═══ Records shown
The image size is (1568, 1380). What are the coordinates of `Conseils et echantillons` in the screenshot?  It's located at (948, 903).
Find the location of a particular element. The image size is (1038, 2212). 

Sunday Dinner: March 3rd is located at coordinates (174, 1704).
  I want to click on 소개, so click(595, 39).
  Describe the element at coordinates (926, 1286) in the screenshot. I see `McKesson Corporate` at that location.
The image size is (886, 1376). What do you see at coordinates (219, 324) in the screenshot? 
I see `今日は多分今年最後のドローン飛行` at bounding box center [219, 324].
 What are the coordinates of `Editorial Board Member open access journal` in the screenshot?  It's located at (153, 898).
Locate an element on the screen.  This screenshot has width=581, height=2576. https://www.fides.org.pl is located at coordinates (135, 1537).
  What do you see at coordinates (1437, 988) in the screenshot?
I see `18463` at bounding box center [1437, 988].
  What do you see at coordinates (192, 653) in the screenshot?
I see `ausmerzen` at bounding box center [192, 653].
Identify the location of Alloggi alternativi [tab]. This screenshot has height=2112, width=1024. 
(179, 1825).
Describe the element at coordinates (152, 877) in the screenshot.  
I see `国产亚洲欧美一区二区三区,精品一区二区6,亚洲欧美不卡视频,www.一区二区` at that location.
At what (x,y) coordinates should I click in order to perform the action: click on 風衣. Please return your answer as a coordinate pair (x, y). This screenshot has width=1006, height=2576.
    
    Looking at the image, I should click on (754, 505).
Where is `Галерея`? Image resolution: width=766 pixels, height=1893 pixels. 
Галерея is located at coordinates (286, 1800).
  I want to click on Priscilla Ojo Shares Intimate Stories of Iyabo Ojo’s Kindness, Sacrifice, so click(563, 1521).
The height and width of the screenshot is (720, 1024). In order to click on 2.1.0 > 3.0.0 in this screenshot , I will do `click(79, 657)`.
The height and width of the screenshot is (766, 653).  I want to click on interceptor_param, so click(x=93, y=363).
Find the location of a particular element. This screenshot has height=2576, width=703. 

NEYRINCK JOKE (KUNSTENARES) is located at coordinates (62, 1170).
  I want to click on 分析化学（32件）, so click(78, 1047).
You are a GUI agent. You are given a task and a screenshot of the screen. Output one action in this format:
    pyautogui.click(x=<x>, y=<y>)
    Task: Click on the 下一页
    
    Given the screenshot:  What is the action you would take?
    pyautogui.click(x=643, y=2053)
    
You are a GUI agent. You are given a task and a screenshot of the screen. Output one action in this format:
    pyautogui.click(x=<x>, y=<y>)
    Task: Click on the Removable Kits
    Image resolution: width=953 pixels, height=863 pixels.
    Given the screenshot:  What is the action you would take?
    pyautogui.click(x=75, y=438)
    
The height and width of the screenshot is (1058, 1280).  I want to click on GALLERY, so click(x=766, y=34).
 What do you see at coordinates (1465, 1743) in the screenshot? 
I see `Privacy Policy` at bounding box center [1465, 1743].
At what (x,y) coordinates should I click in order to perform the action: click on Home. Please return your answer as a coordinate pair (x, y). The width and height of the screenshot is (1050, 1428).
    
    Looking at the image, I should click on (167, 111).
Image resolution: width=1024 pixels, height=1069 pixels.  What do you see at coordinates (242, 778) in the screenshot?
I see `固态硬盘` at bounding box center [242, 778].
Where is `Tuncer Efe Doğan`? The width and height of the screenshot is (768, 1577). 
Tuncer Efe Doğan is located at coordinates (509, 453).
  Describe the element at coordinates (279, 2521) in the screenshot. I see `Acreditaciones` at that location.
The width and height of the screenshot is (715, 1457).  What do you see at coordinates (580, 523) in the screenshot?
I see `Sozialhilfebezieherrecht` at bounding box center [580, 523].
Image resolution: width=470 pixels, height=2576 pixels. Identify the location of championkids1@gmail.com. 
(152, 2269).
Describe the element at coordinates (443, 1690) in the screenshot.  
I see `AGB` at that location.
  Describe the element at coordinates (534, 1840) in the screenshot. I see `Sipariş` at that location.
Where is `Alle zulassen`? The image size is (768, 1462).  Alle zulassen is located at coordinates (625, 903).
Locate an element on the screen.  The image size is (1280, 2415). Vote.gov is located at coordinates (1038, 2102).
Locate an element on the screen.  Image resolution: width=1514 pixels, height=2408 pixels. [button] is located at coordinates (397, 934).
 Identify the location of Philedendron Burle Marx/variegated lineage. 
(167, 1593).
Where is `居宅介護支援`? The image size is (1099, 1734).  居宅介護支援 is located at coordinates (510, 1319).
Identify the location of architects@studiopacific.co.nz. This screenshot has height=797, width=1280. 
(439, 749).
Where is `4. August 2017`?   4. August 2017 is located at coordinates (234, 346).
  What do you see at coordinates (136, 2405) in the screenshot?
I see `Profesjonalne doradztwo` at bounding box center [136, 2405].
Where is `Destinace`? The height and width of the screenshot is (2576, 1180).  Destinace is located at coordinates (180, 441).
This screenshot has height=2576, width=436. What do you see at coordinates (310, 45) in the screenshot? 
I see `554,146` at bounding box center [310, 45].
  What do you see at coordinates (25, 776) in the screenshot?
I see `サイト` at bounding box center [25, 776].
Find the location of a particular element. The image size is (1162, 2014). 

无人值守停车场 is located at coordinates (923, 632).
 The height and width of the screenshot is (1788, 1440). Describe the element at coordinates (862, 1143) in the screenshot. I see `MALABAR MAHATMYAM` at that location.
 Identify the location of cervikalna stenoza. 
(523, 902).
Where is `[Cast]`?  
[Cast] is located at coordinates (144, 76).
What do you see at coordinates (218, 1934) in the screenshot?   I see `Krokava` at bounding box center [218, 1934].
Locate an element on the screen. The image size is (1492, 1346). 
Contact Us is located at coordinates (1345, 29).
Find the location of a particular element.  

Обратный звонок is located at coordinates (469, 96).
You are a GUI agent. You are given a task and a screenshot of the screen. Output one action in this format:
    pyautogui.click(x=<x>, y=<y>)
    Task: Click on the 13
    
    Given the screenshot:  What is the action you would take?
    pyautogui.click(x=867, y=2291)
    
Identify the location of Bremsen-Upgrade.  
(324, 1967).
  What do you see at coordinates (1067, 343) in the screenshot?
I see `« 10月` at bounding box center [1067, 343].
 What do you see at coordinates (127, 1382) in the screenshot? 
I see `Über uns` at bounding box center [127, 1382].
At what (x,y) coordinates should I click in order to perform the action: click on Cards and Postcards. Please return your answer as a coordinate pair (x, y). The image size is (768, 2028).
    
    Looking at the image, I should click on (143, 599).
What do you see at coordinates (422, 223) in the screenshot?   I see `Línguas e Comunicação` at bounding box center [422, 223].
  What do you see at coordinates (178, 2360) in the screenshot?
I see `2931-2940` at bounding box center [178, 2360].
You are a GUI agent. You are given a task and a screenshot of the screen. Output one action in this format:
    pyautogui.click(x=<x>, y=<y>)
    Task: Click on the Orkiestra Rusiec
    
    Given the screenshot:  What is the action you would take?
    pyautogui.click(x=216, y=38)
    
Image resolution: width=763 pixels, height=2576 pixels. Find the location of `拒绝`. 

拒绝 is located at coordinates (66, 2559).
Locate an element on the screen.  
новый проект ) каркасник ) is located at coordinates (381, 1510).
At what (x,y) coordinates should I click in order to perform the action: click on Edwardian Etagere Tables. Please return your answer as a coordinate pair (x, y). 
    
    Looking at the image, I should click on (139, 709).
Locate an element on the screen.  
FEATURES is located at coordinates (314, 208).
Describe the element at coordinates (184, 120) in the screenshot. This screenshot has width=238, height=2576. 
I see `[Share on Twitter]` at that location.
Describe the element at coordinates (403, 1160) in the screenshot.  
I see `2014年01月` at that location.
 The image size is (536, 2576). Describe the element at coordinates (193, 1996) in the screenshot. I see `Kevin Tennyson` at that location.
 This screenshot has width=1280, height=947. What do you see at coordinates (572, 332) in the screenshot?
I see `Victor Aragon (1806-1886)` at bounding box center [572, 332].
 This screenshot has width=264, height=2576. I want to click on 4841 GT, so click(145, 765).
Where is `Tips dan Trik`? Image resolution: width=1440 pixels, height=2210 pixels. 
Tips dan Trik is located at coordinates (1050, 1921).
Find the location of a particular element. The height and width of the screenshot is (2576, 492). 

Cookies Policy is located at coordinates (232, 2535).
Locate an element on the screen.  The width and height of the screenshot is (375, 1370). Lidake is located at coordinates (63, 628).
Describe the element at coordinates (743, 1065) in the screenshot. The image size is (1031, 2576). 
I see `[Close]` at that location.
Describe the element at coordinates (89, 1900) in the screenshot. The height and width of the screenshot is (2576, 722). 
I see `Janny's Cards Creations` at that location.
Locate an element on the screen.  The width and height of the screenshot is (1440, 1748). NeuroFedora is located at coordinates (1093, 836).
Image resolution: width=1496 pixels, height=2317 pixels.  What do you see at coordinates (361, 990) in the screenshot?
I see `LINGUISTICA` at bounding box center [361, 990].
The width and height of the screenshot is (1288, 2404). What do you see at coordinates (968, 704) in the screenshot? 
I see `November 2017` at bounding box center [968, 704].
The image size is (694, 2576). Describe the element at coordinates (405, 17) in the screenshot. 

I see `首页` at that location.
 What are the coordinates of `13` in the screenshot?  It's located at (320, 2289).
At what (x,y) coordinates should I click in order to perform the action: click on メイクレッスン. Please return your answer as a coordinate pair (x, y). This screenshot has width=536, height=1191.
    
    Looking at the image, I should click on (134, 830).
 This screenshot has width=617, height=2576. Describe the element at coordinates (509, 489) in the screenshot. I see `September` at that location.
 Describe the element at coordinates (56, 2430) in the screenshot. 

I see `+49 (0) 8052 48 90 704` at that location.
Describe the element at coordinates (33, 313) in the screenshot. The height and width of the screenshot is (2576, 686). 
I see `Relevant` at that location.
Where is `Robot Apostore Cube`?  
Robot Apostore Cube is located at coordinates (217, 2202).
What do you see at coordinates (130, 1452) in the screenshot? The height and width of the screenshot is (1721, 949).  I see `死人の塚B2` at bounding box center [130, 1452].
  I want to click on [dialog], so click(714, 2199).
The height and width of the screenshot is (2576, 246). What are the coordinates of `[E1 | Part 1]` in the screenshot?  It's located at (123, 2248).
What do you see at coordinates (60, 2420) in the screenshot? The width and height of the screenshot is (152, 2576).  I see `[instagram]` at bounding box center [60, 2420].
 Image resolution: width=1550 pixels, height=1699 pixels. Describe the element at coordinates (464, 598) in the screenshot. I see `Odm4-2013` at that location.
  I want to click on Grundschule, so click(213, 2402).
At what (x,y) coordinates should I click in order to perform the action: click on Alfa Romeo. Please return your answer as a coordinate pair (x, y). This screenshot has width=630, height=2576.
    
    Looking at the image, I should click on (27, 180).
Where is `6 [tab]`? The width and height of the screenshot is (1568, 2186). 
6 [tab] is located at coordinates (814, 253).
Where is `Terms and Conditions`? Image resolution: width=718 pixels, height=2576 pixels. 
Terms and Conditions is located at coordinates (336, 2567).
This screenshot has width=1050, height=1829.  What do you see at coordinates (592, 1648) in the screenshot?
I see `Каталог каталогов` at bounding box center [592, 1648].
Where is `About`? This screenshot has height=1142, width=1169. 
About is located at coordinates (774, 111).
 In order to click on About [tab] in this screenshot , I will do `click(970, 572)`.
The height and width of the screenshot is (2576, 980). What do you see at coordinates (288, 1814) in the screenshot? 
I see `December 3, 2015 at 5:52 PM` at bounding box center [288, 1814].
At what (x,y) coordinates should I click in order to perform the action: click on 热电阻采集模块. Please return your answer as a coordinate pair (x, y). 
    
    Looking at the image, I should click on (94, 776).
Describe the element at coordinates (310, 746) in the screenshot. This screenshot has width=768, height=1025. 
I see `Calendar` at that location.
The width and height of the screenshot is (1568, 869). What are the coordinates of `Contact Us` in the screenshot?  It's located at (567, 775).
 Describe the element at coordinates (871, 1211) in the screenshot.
══════
Directions for this task:
When you reach the line containing "Describe the element at coordinates (152, 877)" in the data above, start copying exactly, and stop after the line containing "The height and width of the screenshot is (766, 653).".

Your response:
Describe the element at coordinates (152, 877) in the screenshot.  
I see `国产亚洲欧美一区二区三区,精品一区二区6,亚洲欧美不卡视频,www.一区二区` at that location.
At what (x,y) coordinates should I click in order to perform the action: click on 風衣. Please return your answer as a coordinate pair (x, y). This screenshot has width=1006, height=2576.
    
    Looking at the image, I should click on (754, 505).
Where is `Галерея`? Image resolution: width=766 pixels, height=1893 pixels. 
Галерея is located at coordinates (286, 1800).
  I want to click on Priscilla Ojo Shares Intimate Stories of Iyabo Ojo’s Kindness, Sacrifice, so click(563, 1521).
The height and width of the screenshot is (720, 1024). In order to click on 2.1.0 > 3.0.0 in this screenshot , I will do `click(79, 657)`.
The height and width of the screenshot is (766, 653).  I want to click on interceptor_param, so click(x=93, y=363).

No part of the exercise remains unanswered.